Instagram on Friday switched off the default end-to-end encryption it rolled out to direct messages in 2023, in what the company described in a short blog post as a "platform safety evolution" and what cryptographers, privacy regulators, and more or less everyone who has used the word "encryption" in a sentence called by its correct name: a U-turn.

The decision reverses three years of engineering work. When Meta CEO Mark Zuckerberg first announced the rollout of end-to-end encryption across Messenger and Instagram DMs in late 2023, he framed it as the single largest privacy upgrade in the history of social messaging. A billion conversations a day, the company said at the time, would become readable only by the two people actually having them. On Friday, that commitment became a footnote.

What changed, in plain language

As of Friday, new Instagram direct messages are no longer encrypted end-to-end by default. Existing encrypted threads will remain readable only to their participants, but any new thread opened today reverts to Meta's older server-side model — meaning Meta itself, operating the platform, can now read the plaintext of messages in transit and at rest. Users can still manually opt into an end-to-end-encrypted thread via a setting, but the default is off, and the setting is two menus deep.

The company's stated reason, in the blog post, is "child-safety and scaled-harm detection." That justification is not new. What is new is the unstated reason every AI researcher in the Valley brought up within an hour of the announcement: Meta's newest Llama-family models, which the company is betting the next product cycle on, cannot be trained on or meaningfully applied to conversations they cannot read. Encrypted DMs are a black hole for content moderation, and they are also a black hole for model improvement.

The regulators react

The UK's Information Commissioner's Office called the move "a significant retrograde step for the privacy rights of millions of British users" in a statement Friday afternoon. The Irish Data Protection Commission, which supervises Meta's European operations under GDPR, said it was "seeking urgent clarification" — the phrase Irish regulators use when they are about to open a formal inquiry. In the United States, Senator Ron Wyden, one of the most reliable congressional critics of Meta's privacy record, called the decision "a gift to every authoritarian government on Earth."

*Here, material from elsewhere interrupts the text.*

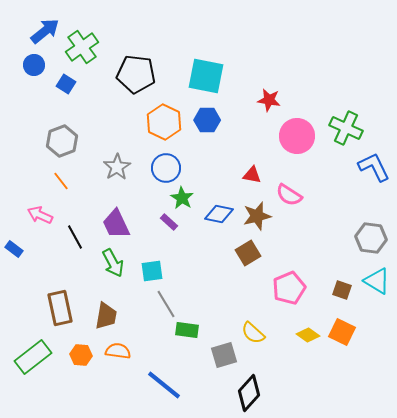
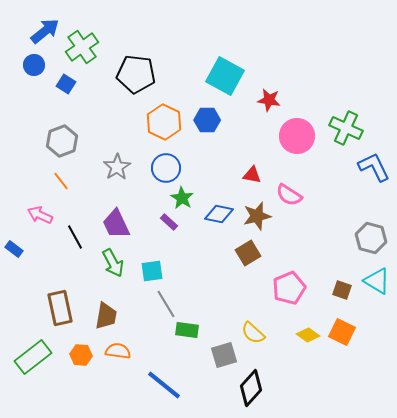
cyan square at (206, 76): moved 19 px right; rotated 18 degrees clockwise
gray hexagon at (371, 238): rotated 8 degrees clockwise
black diamond at (249, 393): moved 2 px right, 5 px up
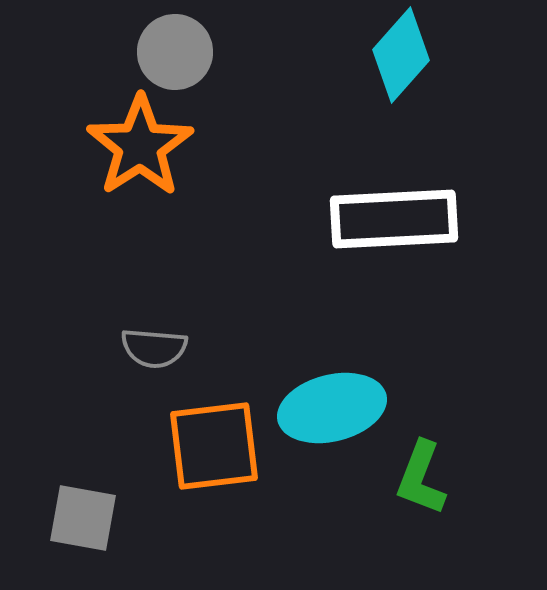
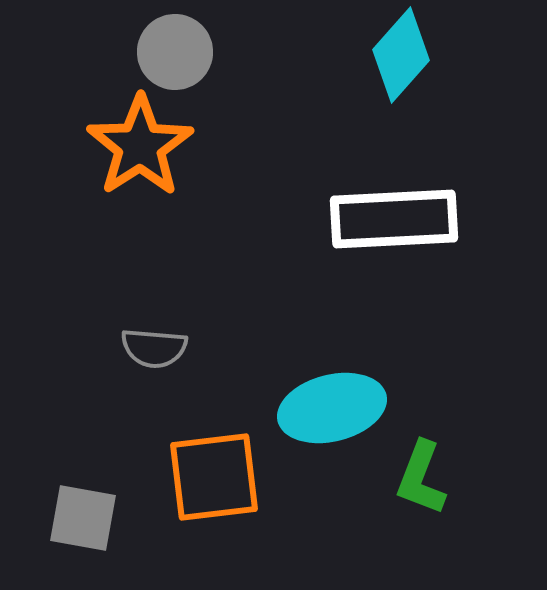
orange square: moved 31 px down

Cryptographer Matthew Green, of Johns Hopkins, was more technical and more blunt on X: "They spent three years convincing users end-to-end encryption was the floor. Today they made it the ceiling, and the ceiling is optional."

What this means for the Meta AI strategy

The quiet context, for anyone watching Zuckerberg's year, is that Meta has been increasingly public about wanting to train its frontier models on what internal slides reportedly call "the world's largest conversational corpus." That phrase refers to the trillions of messages and posts Meta's platforms generate each week. Encrypted DMs have been, since 2023, the one major Meta data source that was legally and technically out of reach. Turning encryption off by default solves that problem in a single product decision, and it does so under the cover of the child-safety language that has the most bipartisan political support.

Our take

This is not a content-moderation decision. This is a training-data decision wearing a content-moderation costume. Meta needs the messages because its AI road map needs the messages, and Friday's policy change is the quietest, most deniable way to get them. The remarkable thing is not that Meta did this. It is that Meta did this on the same day a hantavirus cruise ship, a collapsed Victory Day ceasefire, and a hotter-than-expected US jobs report were all competing for headlines. That was not an accident either.